Your goal: Leave out the pictures and copy everything else in the entries exactly.

Exercise input:
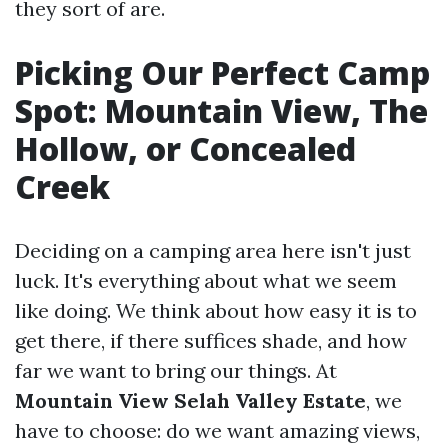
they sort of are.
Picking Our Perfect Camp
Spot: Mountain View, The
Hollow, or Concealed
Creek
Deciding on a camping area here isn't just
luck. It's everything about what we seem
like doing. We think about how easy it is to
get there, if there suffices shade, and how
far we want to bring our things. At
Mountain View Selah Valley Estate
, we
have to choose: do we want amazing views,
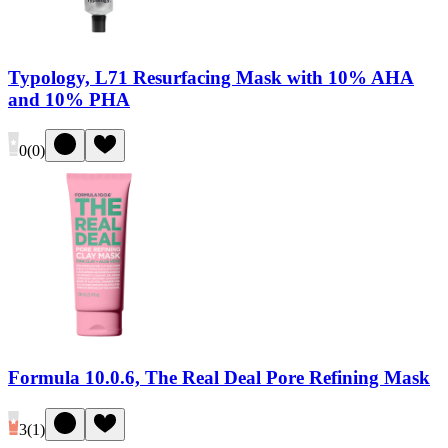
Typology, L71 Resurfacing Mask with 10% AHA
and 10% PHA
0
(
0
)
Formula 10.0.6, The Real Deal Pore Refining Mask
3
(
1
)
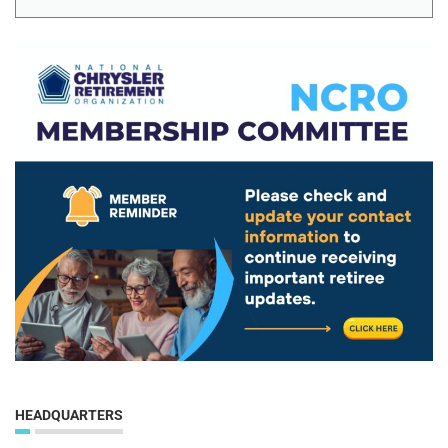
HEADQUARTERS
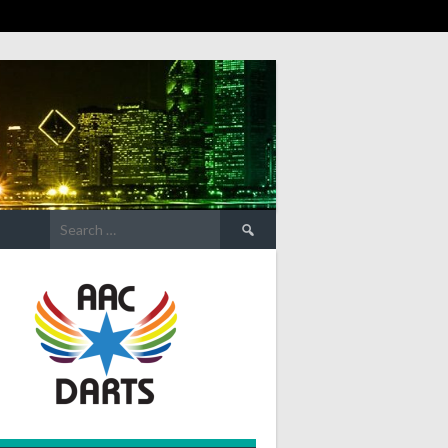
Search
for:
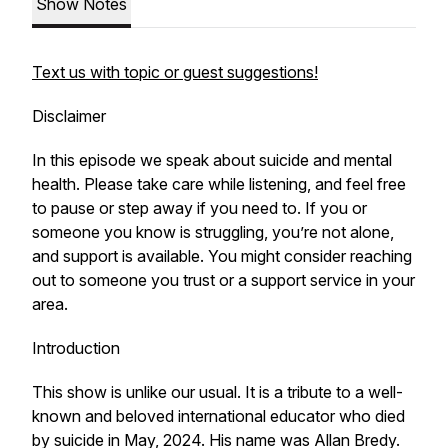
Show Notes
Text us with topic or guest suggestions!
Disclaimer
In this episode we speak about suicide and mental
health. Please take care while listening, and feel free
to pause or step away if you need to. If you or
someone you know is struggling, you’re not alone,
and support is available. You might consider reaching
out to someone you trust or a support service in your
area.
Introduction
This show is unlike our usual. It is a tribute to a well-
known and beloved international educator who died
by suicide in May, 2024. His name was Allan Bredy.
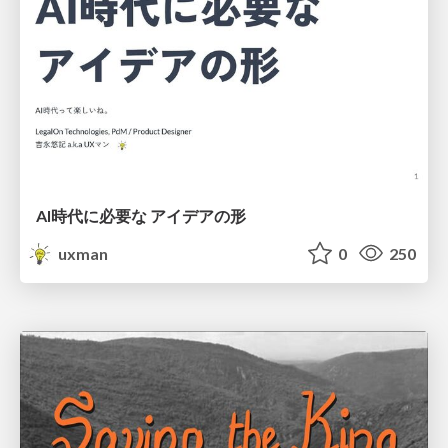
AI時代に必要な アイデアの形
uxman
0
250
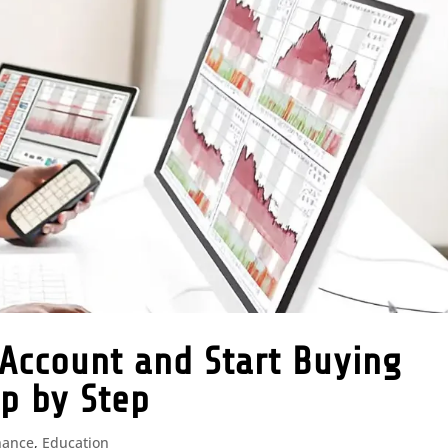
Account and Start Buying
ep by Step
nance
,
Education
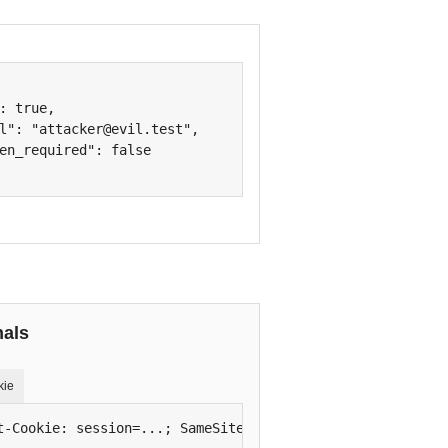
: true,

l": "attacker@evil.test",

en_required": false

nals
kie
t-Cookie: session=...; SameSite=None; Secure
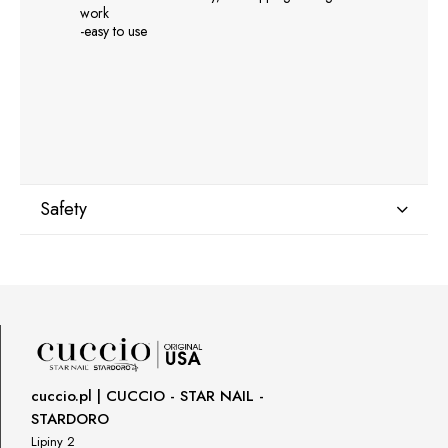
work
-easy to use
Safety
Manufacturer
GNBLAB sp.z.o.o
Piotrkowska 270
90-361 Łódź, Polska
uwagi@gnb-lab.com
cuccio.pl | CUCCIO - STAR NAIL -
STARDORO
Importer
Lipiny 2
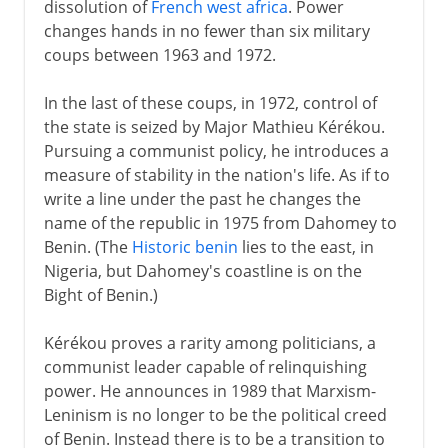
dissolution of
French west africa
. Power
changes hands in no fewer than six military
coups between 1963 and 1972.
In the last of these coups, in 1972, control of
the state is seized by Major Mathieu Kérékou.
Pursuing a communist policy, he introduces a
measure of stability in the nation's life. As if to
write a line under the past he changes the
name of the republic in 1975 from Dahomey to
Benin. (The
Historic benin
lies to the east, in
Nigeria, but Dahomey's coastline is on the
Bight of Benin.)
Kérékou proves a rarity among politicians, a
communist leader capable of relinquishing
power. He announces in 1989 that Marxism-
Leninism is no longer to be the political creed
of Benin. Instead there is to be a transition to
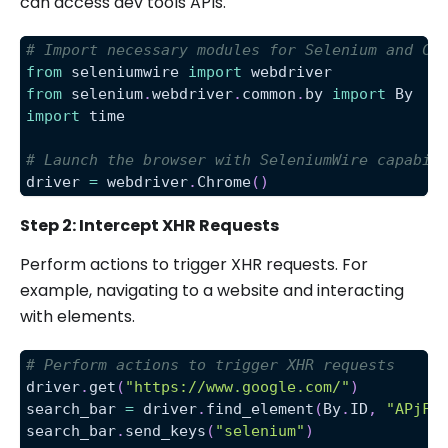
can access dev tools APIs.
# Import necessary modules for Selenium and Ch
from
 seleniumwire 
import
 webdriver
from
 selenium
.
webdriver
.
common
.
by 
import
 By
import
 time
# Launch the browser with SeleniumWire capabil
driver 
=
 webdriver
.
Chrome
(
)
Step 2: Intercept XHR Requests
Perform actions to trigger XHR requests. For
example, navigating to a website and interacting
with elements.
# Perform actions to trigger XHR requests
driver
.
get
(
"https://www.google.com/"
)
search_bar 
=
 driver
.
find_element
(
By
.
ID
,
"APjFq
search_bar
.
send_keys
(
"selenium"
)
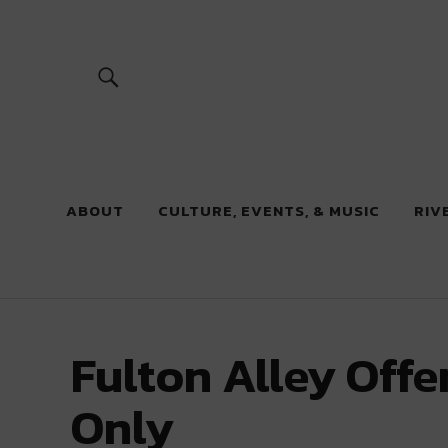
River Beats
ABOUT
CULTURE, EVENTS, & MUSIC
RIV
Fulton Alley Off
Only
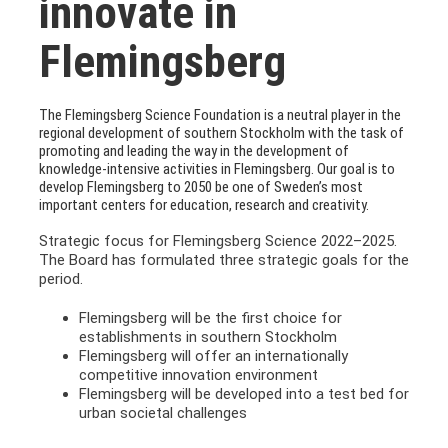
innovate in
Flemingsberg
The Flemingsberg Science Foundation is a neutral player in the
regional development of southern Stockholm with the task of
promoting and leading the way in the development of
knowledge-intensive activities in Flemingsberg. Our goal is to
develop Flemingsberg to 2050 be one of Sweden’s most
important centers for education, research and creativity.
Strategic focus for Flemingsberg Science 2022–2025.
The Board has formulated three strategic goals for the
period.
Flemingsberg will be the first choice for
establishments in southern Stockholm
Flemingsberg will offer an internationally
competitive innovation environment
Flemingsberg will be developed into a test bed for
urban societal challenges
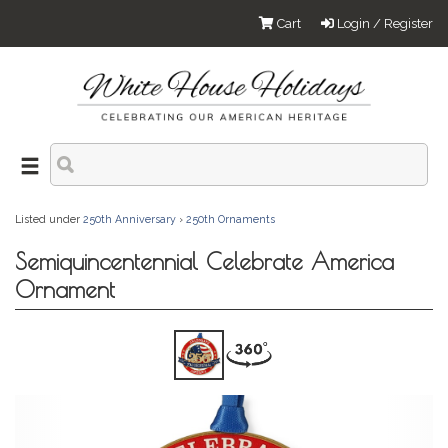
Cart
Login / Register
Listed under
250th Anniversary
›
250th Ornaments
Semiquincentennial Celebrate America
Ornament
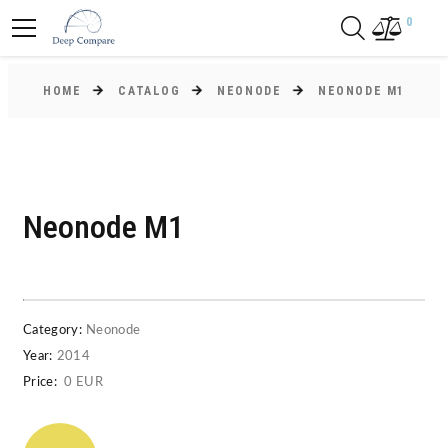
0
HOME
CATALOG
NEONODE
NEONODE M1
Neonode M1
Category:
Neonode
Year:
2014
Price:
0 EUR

Answer for this exercise:
they sort of are.
Picking Our Perfect Camp
Spot: Mountain View, The
Hollow, or Concealed
Creek
Deciding on a camping area here isn't just
luck. It's everything about what we seem
like doing. We think about how easy it is to
get there, if there suffices shade, and how
far we want to bring our things. At
Mountain View Selah Valley Estate
, we
have to choose: do we want amazing views,
Typology, L71 Resurfacing Mask with 10% AHA
and 10% PHA
0
(
0
)
Formula 10.0.6, The Real Deal Pore Refining Mask
3
(
1
)
HEADQUARTERS
Search
for:
Show Notes
Text us with topic or guest suggestions!
Disclaimer
In this episode we speak about suicide and mental
health. Please take care while listening, and feel free
to pause or step away if you need to. If you or
someone you know is struggling, you’re not alone,
and support is available. You might consider reaching
out to someone you trust or a support service in your
area.
Introduction
This show is unlike our usual. It is a tribute to a well-
known and beloved international educator who died
by suicide in May, 2024. His name was Allan Bredy.
AI時代に必要な アイデアの形
uxman
0
250
Account and Start Buying
ep by Step
nance
,
Education
: true,

l": "attacker@evil.test",

en_required": false

nals
kie
t-Cookie: session=...; SameSite=None; Secure
work
-easy to use
Safety
Manufacturer
GNBLAB sp.z.o.o
Piotrkowska 270
90-361 Łódź, Polska
uwagi@gnb-lab.com
cuccio.pl | CUCCIO - STAR NAIL -
STARDORO
Importer
Lipiny 2
dissolution of
French west africa
. Power
changes hands in no fewer than six military
coups between 1963 and 1972.
In the last of these coups, in 1972, control of
the state is seized by Major Mathieu Kérékou.
Pursuing a communist policy, he introduces a
measure of stability in the nation's life. As if to
write a line under the past he changes the
name of the republic in 1975 from Dahomey to
Benin. (The
Historic benin
lies to the east, in
Nigeria, but Dahomey's coastline is on the
Bight of Benin.)
Kérékou proves a rarity among politicians, a
communist leader capable of relinquishing
power. He announces in 1989 that Marxism-
Leninism is no longer to be the political creed
of Benin. Instead there is to be a transition to
can access dev tools APIs.
# Import necessary modules for Selenium and Ch
from
 seleniumwire 
import
 webdriver
from
 selenium
.
webdriver
.
common
.
by 
import
 By
import
 time
# Launch the browser with SeleniumWire capabil
driver 
=
 webdriver
.
Chrome
(
)
Step 2: Intercept XHR Requests
Perform actions to trigger XHR requests. For
example, navigating to a website and interacting
with elements.
# Perform actions to trigger XHR requests
driver
.
get
(
"https://www.google.com/"
)
search_bar 
=
 driver
.
find_element
(
By
.
ID
,
"APjFq
search_bar
.
send_keys
(
"selenium"
)
River Beats
ABOUT
CULTURE, EVENTS, & MUSIC
RIV
Fulton Alley Off
Only
innovate in
Flemingsberg
The Flemingsberg Science Foundation is a neutral player in the
regional development of southern Stockholm with the task of
promoting and leading the way in the development of
knowledge-intensive activities in Flemingsberg. Our goal is to
develop Flemingsberg to 2050 be one of Sweden’s most
important centers for education, research and creativity.
Strategic focus for Flemingsberg Science 2022–2025.
The Board has formulated three strategic goals for the
period.
Flemingsberg will be the first choice for
establishments in southern Stockholm
Flemingsberg will offer an internationally
competitive innovation environment
Flemingsberg will be developed into a test bed for
urban societal challenges
Cart
Login / Register
Listed under
250th Anniversary
›
250th Ornaments
Semiquincentennial Celebrate America
Ornament
0
HOME
CATALOG
NEONODE
NEONODE M1
Neonode M1
Category:
Neonode
Year:
2014
Price:
0 EUR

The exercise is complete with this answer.